TO MANY IN BIOMEDICAL research, the name Ron Levy is synonymous with one of the earliest cancer immunotherapies: tumor-attacking monoclonal antibodies. Indeed, if his vaccine work pays off, it will hurtle him into the scientific spotlight for the second time in his career.

As far back as 1975, when he joined the Stanford faculty, Levy was convinced that the key to defeating lymphoma lay in exploiting a "marker" protein unique to each patient's tumor cells. He envisioned two possible ways to do this. One was to create a custom vaccine--the work he is doing today. The other involved a brand-new lab technique, pioneered in England, in which researchers use mice to manufacture large quantities of antibodies genetically engineered to go after a single target. These are monoclonal antibodies.
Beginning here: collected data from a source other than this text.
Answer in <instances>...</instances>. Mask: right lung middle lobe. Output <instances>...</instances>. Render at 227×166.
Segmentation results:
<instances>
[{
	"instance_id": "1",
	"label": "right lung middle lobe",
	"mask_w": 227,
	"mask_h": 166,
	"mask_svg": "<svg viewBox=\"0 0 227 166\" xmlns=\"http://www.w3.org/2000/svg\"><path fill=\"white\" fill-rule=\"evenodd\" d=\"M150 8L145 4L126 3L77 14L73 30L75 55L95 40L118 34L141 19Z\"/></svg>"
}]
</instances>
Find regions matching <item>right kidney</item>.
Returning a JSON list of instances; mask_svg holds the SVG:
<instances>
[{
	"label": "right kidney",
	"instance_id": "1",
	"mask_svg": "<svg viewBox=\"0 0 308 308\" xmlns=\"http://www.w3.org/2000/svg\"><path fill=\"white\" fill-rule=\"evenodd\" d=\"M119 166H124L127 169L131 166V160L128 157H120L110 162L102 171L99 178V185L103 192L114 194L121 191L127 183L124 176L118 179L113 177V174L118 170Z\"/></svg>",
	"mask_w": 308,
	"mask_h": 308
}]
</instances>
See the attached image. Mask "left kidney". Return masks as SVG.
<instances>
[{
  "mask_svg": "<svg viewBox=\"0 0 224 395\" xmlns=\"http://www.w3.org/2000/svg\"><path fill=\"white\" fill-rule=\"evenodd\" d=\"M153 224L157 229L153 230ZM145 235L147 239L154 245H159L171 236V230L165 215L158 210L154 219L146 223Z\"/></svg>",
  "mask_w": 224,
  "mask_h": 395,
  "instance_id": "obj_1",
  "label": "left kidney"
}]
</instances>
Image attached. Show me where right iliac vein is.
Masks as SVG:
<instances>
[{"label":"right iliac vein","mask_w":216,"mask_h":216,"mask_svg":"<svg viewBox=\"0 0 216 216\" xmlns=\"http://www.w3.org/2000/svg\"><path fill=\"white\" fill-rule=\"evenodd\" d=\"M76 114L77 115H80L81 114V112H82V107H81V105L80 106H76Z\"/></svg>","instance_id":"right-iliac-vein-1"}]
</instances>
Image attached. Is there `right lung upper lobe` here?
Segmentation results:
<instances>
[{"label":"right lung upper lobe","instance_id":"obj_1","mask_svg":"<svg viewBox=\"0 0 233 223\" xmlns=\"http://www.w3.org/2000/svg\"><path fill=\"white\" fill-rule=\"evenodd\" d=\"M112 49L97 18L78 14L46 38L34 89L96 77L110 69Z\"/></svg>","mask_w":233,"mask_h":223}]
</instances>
As the 1980s dawned, Levy's team was making monoclonal antibodies to home in on the tumor markers of individual patients. The idea was to inject them as a highly selective, customized drug. The antibodies would ignore healthy cells, attacking only the cancer.

Then along came a patient who seemed a good candidate for either approach. Phil Karr was a retired engineer who had been treated at Stanford for several years. By 1980, his condition had deteriorated dramatically. Levy had samples of Karr's lymphoma cells, and after wrestling with himself over whether to try a vaccine or the monoclonal antibodies, he chose the antibodies.
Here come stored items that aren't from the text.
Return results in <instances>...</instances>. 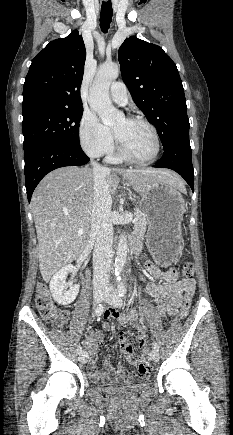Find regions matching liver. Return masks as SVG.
<instances>
[{
    "instance_id": "6515ba94",
    "label": "liver",
    "mask_w": 233,
    "mask_h": 435,
    "mask_svg": "<svg viewBox=\"0 0 233 435\" xmlns=\"http://www.w3.org/2000/svg\"><path fill=\"white\" fill-rule=\"evenodd\" d=\"M117 173L141 192L152 182L161 181L185 191L178 174L166 169L110 170L104 175L110 195L119 185ZM94 200L93 170L67 166L47 174L36 187L31 209L38 239V258L45 281L76 260L89 240ZM83 229V234L78 231Z\"/></svg>"
}]
</instances>
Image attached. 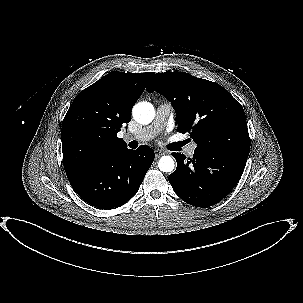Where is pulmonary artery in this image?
I'll return each instance as SVG.
<instances>
[{"label": "pulmonary artery", "mask_w": 303, "mask_h": 303, "mask_svg": "<svg viewBox=\"0 0 303 303\" xmlns=\"http://www.w3.org/2000/svg\"><path fill=\"white\" fill-rule=\"evenodd\" d=\"M171 113V105L169 103H160L156 110V115L153 123L147 127L140 129L134 134L127 135L125 139L127 141H137V142H146L151 140L160 130H162ZM197 144L191 143L185 149V152L188 156H193L195 154Z\"/></svg>", "instance_id": "1"}]
</instances>
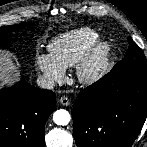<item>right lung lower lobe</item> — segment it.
I'll return each instance as SVG.
<instances>
[{
  "instance_id": "1",
  "label": "right lung lower lobe",
  "mask_w": 147,
  "mask_h": 147,
  "mask_svg": "<svg viewBox=\"0 0 147 147\" xmlns=\"http://www.w3.org/2000/svg\"><path fill=\"white\" fill-rule=\"evenodd\" d=\"M55 94L20 81L0 90V147H43Z\"/></svg>"
}]
</instances>
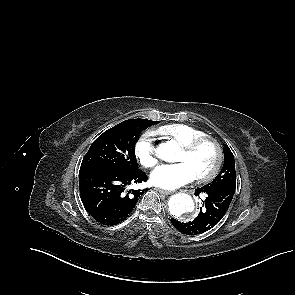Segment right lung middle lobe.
Returning a JSON list of instances; mask_svg holds the SVG:
<instances>
[{
    "mask_svg": "<svg viewBox=\"0 0 295 295\" xmlns=\"http://www.w3.org/2000/svg\"><path fill=\"white\" fill-rule=\"evenodd\" d=\"M159 121L129 119L100 135L82 160L80 172L105 169H138L135 141L140 133Z\"/></svg>",
    "mask_w": 295,
    "mask_h": 295,
    "instance_id": "obj_1",
    "label": "right lung middle lobe"
}]
</instances>
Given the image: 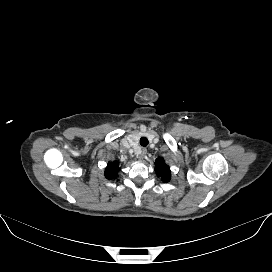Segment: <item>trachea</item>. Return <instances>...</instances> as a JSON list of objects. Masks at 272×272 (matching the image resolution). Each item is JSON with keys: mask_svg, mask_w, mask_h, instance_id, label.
Returning a JSON list of instances; mask_svg holds the SVG:
<instances>
[{"mask_svg": "<svg viewBox=\"0 0 272 272\" xmlns=\"http://www.w3.org/2000/svg\"><path fill=\"white\" fill-rule=\"evenodd\" d=\"M148 139L146 137H142L140 139V145L143 146V147H146L148 145Z\"/></svg>", "mask_w": 272, "mask_h": 272, "instance_id": "3493384b", "label": "trachea"}]
</instances>
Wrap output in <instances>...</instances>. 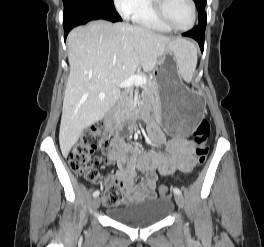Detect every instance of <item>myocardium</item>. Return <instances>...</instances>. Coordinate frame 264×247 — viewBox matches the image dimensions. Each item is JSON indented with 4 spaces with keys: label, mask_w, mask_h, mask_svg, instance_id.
<instances>
[{
    "label": "myocardium",
    "mask_w": 264,
    "mask_h": 247,
    "mask_svg": "<svg viewBox=\"0 0 264 247\" xmlns=\"http://www.w3.org/2000/svg\"><path fill=\"white\" fill-rule=\"evenodd\" d=\"M150 1H151V9L155 17L170 30L177 32L187 31L195 25L197 19V9L194 0H188L191 5L192 18L189 25L185 27L175 26L168 20L164 11V2H165L164 0H150Z\"/></svg>",
    "instance_id": "obj_1"
}]
</instances>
Bingo. The results seemed miraculous. Within a month, Karr's tumors shrank and his energy returned. X-rays showed no traces of cancer. When the results came out in the New England Journal of Medicine, they set off fireworks. Journalists seized on the "magic bullet" metaphor. Venture capitalists rushed to launch companies to capitalize on the findings. "It helped start the biotech industry," Levy says. Karr's dramatic improvement led many to believe that a cure for all cancers was at hand.

What happened next has become an all-too-familiar scenario in the high-stakes biotech biz. Almost immediately it was clear that other research teams were not getting the same great results. Their monoclonal antibodies weren't attaching to the right targets and were prompting rejections in many patients. Making the antibodies was expensive and time-consuming, and scientists had difficulty attaching them to chemotherapy drugs and radioactive compounds. Expectations surrounding the new treatment plunged, as did the stock prices of companies formed to pursue it.
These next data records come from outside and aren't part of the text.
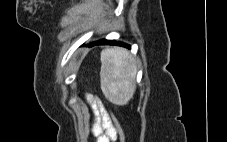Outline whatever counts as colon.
<instances>
[{
	"label": "colon",
	"instance_id": "obj_1",
	"mask_svg": "<svg viewBox=\"0 0 227 142\" xmlns=\"http://www.w3.org/2000/svg\"><path fill=\"white\" fill-rule=\"evenodd\" d=\"M111 120H112V124H113V131H112V135L114 140H118L119 142H123L124 141V135H123V131L121 129V126L119 124V122L117 121V119L111 115Z\"/></svg>",
	"mask_w": 227,
	"mask_h": 142
}]
</instances>
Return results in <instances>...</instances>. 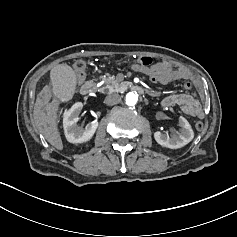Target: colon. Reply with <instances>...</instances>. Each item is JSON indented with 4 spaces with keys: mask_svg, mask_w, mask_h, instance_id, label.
I'll use <instances>...</instances> for the list:
<instances>
[{
    "mask_svg": "<svg viewBox=\"0 0 237 237\" xmlns=\"http://www.w3.org/2000/svg\"><path fill=\"white\" fill-rule=\"evenodd\" d=\"M136 63L150 72L148 77L151 81L155 83H168V78L161 71L160 63L156 59L144 56L140 57ZM73 69L78 76H83L86 71V64L82 60H77L73 64ZM195 128L198 131H202L204 129V123L202 121H197L195 123Z\"/></svg>",
    "mask_w": 237,
    "mask_h": 237,
    "instance_id": "1",
    "label": "colon"
}]
</instances>
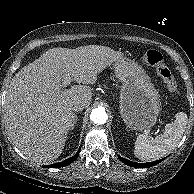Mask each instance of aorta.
Listing matches in <instances>:
<instances>
[{
    "instance_id": "obj_1",
    "label": "aorta",
    "mask_w": 194,
    "mask_h": 194,
    "mask_svg": "<svg viewBox=\"0 0 194 194\" xmlns=\"http://www.w3.org/2000/svg\"><path fill=\"white\" fill-rule=\"evenodd\" d=\"M90 119L95 124L101 125L106 123L108 116L103 107H98L92 110Z\"/></svg>"
}]
</instances>
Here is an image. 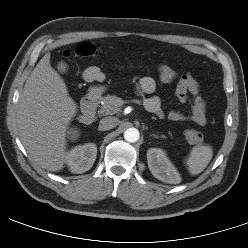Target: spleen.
<instances>
[{"label": "spleen", "mask_w": 248, "mask_h": 248, "mask_svg": "<svg viewBox=\"0 0 248 248\" xmlns=\"http://www.w3.org/2000/svg\"><path fill=\"white\" fill-rule=\"evenodd\" d=\"M213 157V149L209 145H198L192 148L186 165L191 175L200 174L210 163Z\"/></svg>", "instance_id": "spleen-1"}]
</instances>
No one ever questioned Levy's findings or integrity. Still, rumors circulated that his "miracle cure" had been a fluke and even that the patient had died. Phil Karr is, in fact, alive and well, living in Southern California at age 87. And while other researchers had trouble replicating that success, many subsequent patients in the Levy lab responded well to the treatment. "We did it 50 more times," says Levy. "Three-quarters of the patients had significant remissions, and in five or six people the tumors never returned."

"It wasn't difficult for us to duplicate the remissions," recalls David Maloney, MD '85, PhD '91, a member of Levy's lab at the time and now an associate professor at the University of Washington. "But there was huge hype based on the successes we had. Others rushed in and tried the wrong targets, and it didn't work."

In the initial financial flurry set off by the Karr case, Levy and a former postdoc from his lab launched a company, IDEC Pharmaceuticals, to commercialize the new treatment. After several years of effort, idec found it couldn't make the custom antibodies efficiently enough to sell like a conventional drug. So idec changed course, making monoclonal antibodies against another, more common marker on B cells--no longer tumor-specific or unique to individual patients but far more efficient to make. Levy helped test the product, although he had divested himself of all holdings. IDEC and partner Genentech finally won fda approval to market it in 1997. Studies showed that the drug, Rituxan, shrank tumors by 50 percent or more in about half of all patients who received it.

After all the hype and the backlash, Rituxan became the first new treatment approved for lymphoma in two decades and the first monoclonal-antibody cancer drug cleared by the FDA. "Ron created a whole new paradigm for cancer therapy," American Cancer Society vice president John Stevens says. "If he were remembered for nothing else, that would be sufficient for most careers."